Trigger: Serial numbers controls

Applicable for Serial numbers items
Name <resource> has been replaced (new serial number received)
Description <resource> serial number has changed. Ack to close
Expression {TEMPLATE_NAME:METRIC.diff()}=1 and {TEMPLATE_NAME:METRIC.strlen()}>0
Recovery expression -
Recovery mode None
Manual close Yes
Severity Info
Depends on -

Case: Software version has changed on the device

Trigger: Version controls

Applicable for Software version items
Name <resource> version has changed (new version: {ITEM.VALUE})
Description <resource> version has changed.
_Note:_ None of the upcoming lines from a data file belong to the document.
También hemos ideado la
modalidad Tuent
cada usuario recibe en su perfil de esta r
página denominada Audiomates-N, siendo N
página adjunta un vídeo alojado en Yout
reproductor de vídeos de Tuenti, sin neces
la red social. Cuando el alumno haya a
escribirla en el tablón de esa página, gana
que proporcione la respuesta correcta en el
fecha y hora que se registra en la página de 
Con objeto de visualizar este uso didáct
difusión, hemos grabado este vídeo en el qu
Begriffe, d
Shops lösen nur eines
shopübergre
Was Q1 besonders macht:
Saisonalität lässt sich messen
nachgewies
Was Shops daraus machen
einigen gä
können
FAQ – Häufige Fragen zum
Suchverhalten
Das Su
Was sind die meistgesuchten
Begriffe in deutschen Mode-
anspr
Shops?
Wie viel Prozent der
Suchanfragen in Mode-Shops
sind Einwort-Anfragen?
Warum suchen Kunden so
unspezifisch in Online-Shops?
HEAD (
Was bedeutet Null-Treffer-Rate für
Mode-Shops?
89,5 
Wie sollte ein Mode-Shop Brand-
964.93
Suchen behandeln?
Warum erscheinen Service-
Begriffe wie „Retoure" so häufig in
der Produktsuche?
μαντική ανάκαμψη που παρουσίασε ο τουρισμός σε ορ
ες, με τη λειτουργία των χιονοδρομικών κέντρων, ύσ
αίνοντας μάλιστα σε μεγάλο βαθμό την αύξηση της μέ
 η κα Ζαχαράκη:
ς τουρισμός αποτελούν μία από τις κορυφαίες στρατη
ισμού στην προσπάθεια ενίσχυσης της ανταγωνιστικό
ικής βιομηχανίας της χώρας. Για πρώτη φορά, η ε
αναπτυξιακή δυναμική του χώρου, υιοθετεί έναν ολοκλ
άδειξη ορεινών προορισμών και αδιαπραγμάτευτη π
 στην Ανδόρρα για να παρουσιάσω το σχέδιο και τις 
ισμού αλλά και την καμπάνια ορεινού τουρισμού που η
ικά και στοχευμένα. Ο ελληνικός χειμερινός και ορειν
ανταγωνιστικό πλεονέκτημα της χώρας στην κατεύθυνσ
Ack to close
Expression {TEMPLATE_NAME:METRIC.diff()}=1 and {TEMPLATE_NAME:METRIC.strlen()}>0
Recovery expression -
Recovery mode None
Manual close Yes
Severity Info
Depends on -

2.6 Visualization, graphs, and dashboards

Consider adding custom graphs for items that could be correlated.

Good: Graph containing all items of different CPU modes(user, system…)

Consider adding dashboards (screens) to provide monitored object summary or a quick overview.

Good: Template App Zabbix Server is a good example

2.7 Usage of event tags

This section will be filled in the next version of the document.